Ich finde es gut, den Leser nicht zu früh zu fordern. Aber im weiteren Verlauf des Gedichts möchte ich, dass die Reise des Gedichts an einige interessante Orte führt.
Die Formulierung von Ideen in einem Gedicht kann mit Logik zu tun haben. Genauer gesagt lässt es sich mit der emotionalen Entwicklung des Gedichts in Bezug auf Musik und Bilder identifizieren, so dass das Gedicht durchgehend lebendig ist. Eine weitere, grundlegendere Aussage in der Poesie erfolgt durch die Bilder selbst, jene eindrucksvollen, präzisen und musikalischen Aussagen, die sich durch die Zeit bewegen und die Handlungen eines Gedichts darstellen.
Das Gedicht ist nicht, wie jemand es ausdrückte, eintrittsunwürdig. Aber die eigentliche Frage ist: „Was passiert mit dem Leser, wenn er oder sie sich in das Gedicht hineinversetzt?“ Das ist für mich die eigentliche Frage, den Leser in das Gedicht hineinzuziehen und ihn dann irgendwohin zu bringen, denn ich betrachte Poesie als eine Art Reiseschreiben.
In gewisser Weise ist das Gedicht sein eigener Wissender; weder der Dichter noch der Leser wissen irgendetwas, was das Gedicht sagt, abgesehen von den Worten des Gedichts.
Ein gutes Gedicht ist erst dann vollständig ein Gedicht, wenn es eine kritische Reaktion erhalten hat, die auf fast biologische Weise aus dem Gedicht erwächst.
Mir scheint, dass der Wunsch, Kunst zu machen, ein anhaltendes Sehnsuchtserlebnis hervorruft, eine Unruhe, die manchmal, aber nicht zwangsläufig, romantisch oder sexuell zum Ausdruck kommt.

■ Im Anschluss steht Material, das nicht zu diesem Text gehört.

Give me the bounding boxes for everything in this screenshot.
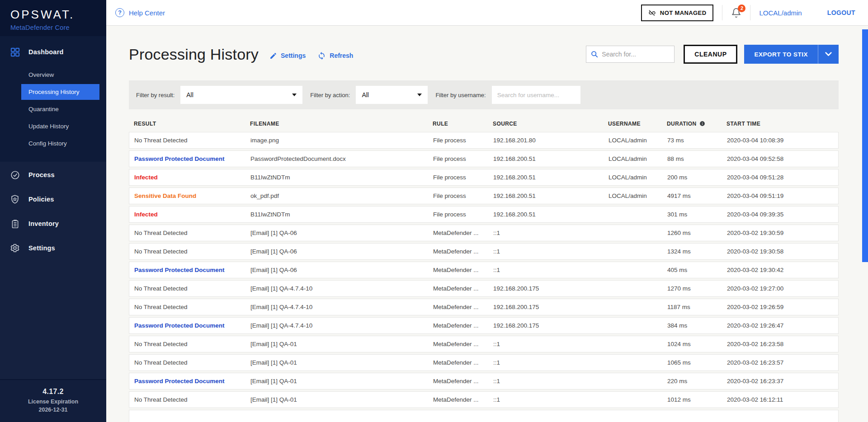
rule-cell: MetaDefender ... (433, 304, 493, 310)
rule-cell: File process (433, 192, 493, 199)
table-header: RESULT FILENAME RULE SOURCE USERNAME DUR… (129, 115, 839, 132)
filter-bar: Filter by result: All Filter by action: … (129, 80, 839, 109)
table-row[interactable]: Password Protected Document [Email] [1] … (129, 317, 839, 334)
settings-link[interactable]: Settings (269, 52, 306, 60)
lower-nav-section: Process Policies Invento (0, 162, 106, 260)
table-row[interactable]: Infected B11IwZtNDTm File process 192.16… (129, 206, 839, 223)
dashboard-grid-icon (9, 47, 20, 57)
result-cell: No Threat Detected (134, 137, 250, 144)
start-time-cell: 2020-03-02 19:26:59 (727, 304, 838, 310)
start-time-cell: 2020-03-04 10:08:39 (727, 137, 838, 144)
sidebar-subitem-update-history[interactable]: Update History (21, 118, 99, 134)
source-cell: ::1 (493, 267, 609, 273)
help-icon: ? (115, 8, 124, 17)
filename-cell: [Email] [1] QA-01 (250, 378, 433, 384)
start-time-cell: 2020-03-04 09:39:35 (727, 211, 838, 218)
search-input[interactable] (602, 51, 670, 58)
table-body: No Threat Detected image.png File proces… (129, 132, 839, 408)
process-icon (9, 169, 20, 180)
source-cell: 192.168.200.175 (493, 322, 609, 329)
caret-down-icon (292, 94, 297, 96)
not-managed-button[interactable]: NOT MANAGED (641, 5, 714, 21)
sidebar-item-inventory[interactable]: Inventory (0, 211, 106, 236)
column-header-filename[interactable]: FILENAME (250, 121, 433, 127)
table-row-partial[interactable] (129, 410, 839, 422)
start-time-cell: 2020-03-02 19:30:42 (727, 267, 838, 273)
product-name: MetaDefender Core (10, 24, 106, 31)
sidebar-item-settings[interactable]: Settings (0, 236, 106, 260)
table-row[interactable]: No Threat Detected [Email] [1] QA-4.7.4-… (129, 280, 839, 297)
sidebar-subitem-processing-history[interactable]: Processing History (21, 84, 99, 100)
filter-result-select[interactable]: All (180, 86, 302, 104)
table-row[interactable]: No Threat Detected [Email] [1] QA-06 Met… (129, 225, 839, 241)
column-header-result[interactable]: RESULT (134, 121, 250, 127)
start-time-cell: 2020-03-04 09:51:28 (727, 174, 838, 181)
search-box (586, 46, 675, 63)
duration-cell: 405 ms (667, 267, 727, 273)
export-dropdown-toggle[interactable] (818, 45, 839, 64)
table-row[interactable]: No Threat Detected [Email] [1] QA-06 Met… (129, 243, 839, 260)
start-time-cell: 2020-03-04 09:52:58 (727, 155, 838, 162)
table-row[interactable]: No Threat Detected [Email] [1] QA-01 Met… (129, 391, 839, 408)
sidebar-item-label: Inventory (28, 220, 59, 227)
filename-cell: [Email] [1] QA-01 (250, 396, 433, 403)
result-cell: No Threat Detected (134, 285, 250, 292)
filter-action-label: Filter by action: (310, 92, 350, 98)
username-cell: LOCAL/admin (609, 192, 667, 199)
table-row[interactable]: Sensitive Data Found ok_pdf.pdf File pro… (129, 188, 839, 204)
result-cell: No Threat Detected (134, 248, 250, 255)
sidebar-item-dashboard[interactable]: Dashboard (0, 43, 106, 61)
refresh-link[interactable]: Refresh (317, 52, 353, 60)
export-to-stix-button[interactable]: EXPORT TO STIX (744, 45, 839, 64)
source-cell: ::1 (493, 248, 609, 255)
table-row[interactable]: Password Protected Document PasswordProt… (129, 150, 839, 167)
filename-cell: [Email] [1] QA-01 (250, 341, 433, 347)
sidebar-subitem-overview[interactable]: Overview (21, 67, 99, 83)
notifications-button[interactable]: 2 (731, 8, 741, 18)
username-cell: LOCAL/admin (609, 137, 667, 144)
duration-cell: 73 ms (667, 137, 727, 144)
result-cell: No Threat Detected (134, 230, 250, 236)
column-header-source[interactable]: SOURCE (493, 121, 608, 127)
result-cell: Infected (134, 174, 250, 181)
table-row[interactable]: No Threat Detected [Email] [1] QA-01 Met… (129, 336, 839, 352)
vertical-scrollbar-thumb[interactable] (862, 29, 868, 262)
table-row[interactable]: No Threat Detected image.png File proces… (129, 132, 839, 149)
sidebar-footer: 4.17.2 License Expiration 2026-12-31 (0, 379, 106, 422)
filter-action-select[interactable]: All (356, 86, 428, 104)
duration-cell: 1270 ms (667, 285, 727, 292)
logo-area: OPSWAT. MetaDefender Core (0, 0, 106, 36)
license-expiration-date: 2026-12-31 (0, 406, 106, 414)
topbar-divider (722, 5, 722, 20)
current-user-link[interactable]: LOCAL/admin (759, 9, 802, 17)
sidebar-item-label: Settings (28, 244, 55, 252)
filter-username-input[interactable] (492, 86, 580, 104)
table-row[interactable]: No Threat Detected [Email] [1] QA-4.7.4-… (129, 299, 839, 315)
sidebar-item-policies[interactable]: Policies (0, 187, 106, 211)
start-time-cell: 2020-03-04 09:51:19 (727, 192, 838, 199)
column-header-start-time[interactable]: START TIME (726, 121, 839, 127)
table-row[interactable]: Infected B11IwZtNDTm File process 192.16… (129, 169, 839, 186)
filter-result-value: All (186, 91, 193, 98)
table-row[interactable]: No Threat Detected [Email] [1] QA-01 Met… (129, 354, 839, 371)
column-header-rule[interactable]: RULE (433, 121, 493, 127)
column-header-duration[interactable]: DURATION (667, 121, 726, 127)
table-row[interactable]: Password Protected Document [Email] [1] … (129, 262, 839, 278)
duration-cell: 1012 ms (667, 396, 727, 403)
result-cell: No Threat Detected (134, 359, 250, 366)
start-time-cell: 2020-03-02 19:26:47 (727, 322, 838, 329)
logout-button[interactable]: LOGOUT (827, 9, 855, 16)
cleanup-button[interactable]: CLEANUP (684, 45, 737, 64)
sidebar-subitem-quarantine[interactable]: Quarantine (21, 101, 99, 117)
filename-cell: ok_pdf.pdf (250, 192, 433, 199)
result-cell: Password Protected Document (134, 378, 250, 384)
duration-cell: 1324 ms (667, 248, 727, 255)
rule-cell: MetaDefender ... (433, 230, 493, 236)
sidebar-item-process[interactable]: Process (0, 163, 106, 187)
column-header-username[interactable]: USERNAME (608, 121, 667, 127)
sidebar-subitem-config-history[interactable]: Config History (21, 136, 99, 151)
filter-result-label: Filter by result: (136, 92, 175, 98)
table-row[interactable]: Password Protected Document [Email] [1] … (129, 373, 839, 389)
help-center-link[interactable]: ? Help Center (115, 8, 165, 17)
start-time-cell: 2020-03-02 16:23:57 (727, 359, 838, 366)
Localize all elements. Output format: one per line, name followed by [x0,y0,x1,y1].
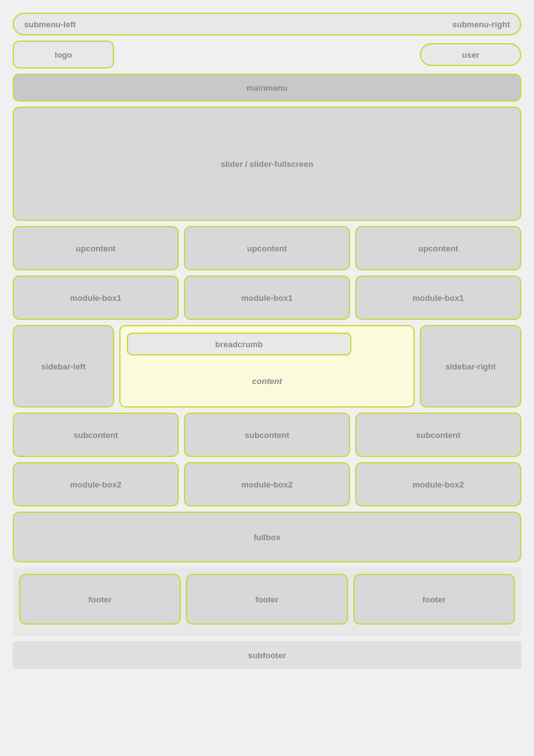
upcontent-col2: upcontent [184,226,350,270]
footer-row: footer footer footer [19,574,515,625]
subfooter-label: subfooter [248,651,286,660]
subcontent-col2: subcontent [184,413,350,457]
subcontent-col3-label: subcontent [416,430,460,440]
upcontent-col3: upcontent [355,226,521,270]
sidebar-left-label: sidebar-left [41,362,86,371]
content-row: sidebar-left breadcrumb content sidebar-… [13,325,521,408]
modulebox1-col3-label: module-box1 [413,293,464,303]
footer-col2-label: footer [256,595,279,604]
modulebox1-col1: module-box1 [13,275,179,320]
fullbox-label: fullbox [254,533,281,542]
mainmenu[interactable]: mainmenu [13,74,521,102]
subcontent-col1-label: subcontent [74,430,118,440]
fullbox: fullbox [13,512,521,562]
modulebox2-col3: module-box2 [355,462,521,507]
upcontent-col1: upcontent [13,226,179,270]
footer-col2: footer [186,574,348,625]
modulebox2-col2-label: module-box2 [242,480,293,489]
sidebar-right-label: sidebar-right [445,362,495,371]
subcontent-col1: subcontent [13,413,179,457]
modulebox1-col2-label: module-box1 [242,293,293,303]
submenu-left-label: submenu-left [24,20,76,29]
modulebox2-col1: module-box2 [13,462,179,507]
mainmenu-label: mainmenu [246,83,287,93]
submenu-right-label: submenu-right [452,20,510,29]
sidebar-right: sidebar-right [420,325,521,408]
upcontent-col1-label: upcontent [76,244,116,253]
content-area: breadcrumb content [119,325,415,408]
breadcrumb[interactable]: breadcrumb [127,333,351,355]
subcontent-col2-label: subcontent [245,430,289,440]
modulebox1-col2: module-box1 [184,275,350,320]
breadcrumb-label: breadcrumb [215,340,263,349]
content-label: content [127,362,407,400]
modulebox2-col3-label: module-box2 [413,480,464,489]
subfooter: subfooter [13,641,521,669]
modulebox2-col1-label: module-box2 [70,480,122,489]
user-box[interactable]: user [420,43,521,66]
footer-col1-label: footer [88,595,112,604]
modulebox1-col3: module-box1 [355,275,521,320]
modulebox2-row: module-box2 module-box2 module-box2 [13,462,521,507]
footer-section: footer footer footer [13,567,521,636]
user-label: user [462,50,479,60]
footer-col3-label: footer [422,595,446,604]
logo-box[interactable]: logo [13,41,114,69]
modulebox1-row: module-box1 module-box1 module-box1 [13,275,521,320]
modulebox1-col1-label: module-box1 [70,293,122,303]
upcontent-col2-label: upcontent [247,244,287,253]
upcontent-col3-label: upcontent [419,244,459,253]
subcontent-col3: subcontent [355,413,521,457]
modulebox2-col2: module-box2 [184,462,350,507]
subcontent-row: subcontent subcontent subcontent [13,413,521,457]
slider: slider / slider-fullscreen [13,107,521,221]
header-row: logo user [13,41,521,69]
footer-col1: footer [19,574,181,625]
logo-label: logo [55,50,72,60]
submenu-bar: submenu-left submenu-right [13,13,521,36]
sidebar-left: sidebar-left [13,325,114,408]
upcontent-row: upcontent upcontent upcontent [13,226,521,270]
slider-label: slider / slider-fullscreen [221,159,313,169]
footer-col3: footer [353,574,515,625]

Immer scheint etwas vor uns zu liegen, das nächste Gedicht oder die nächste Geschichte, zumindest sichtbar, greifbar, aber unerreichbar. Es überhaupt wahrzunehmen bedeutet, von ihm heimgesucht zu werden; irgendein Ton, irgendein Ton wird zur Qual – das Gedicht, das diesen Ton verkörpert, scheint irgendwo bereits fertig zu existieren. Es ist wie ein Leuchtturm, nur dass er zurückweicht, wenn man darauf zuschwimmt.
Ich denke, „zugänglich“ bedeutet einfach, dass der Leser ohne Schwierigkeiten in das Gedicht hineingehen kann. Das Gedicht ist nicht, wie jemand es ausdrückte, eintrittsunwürdig.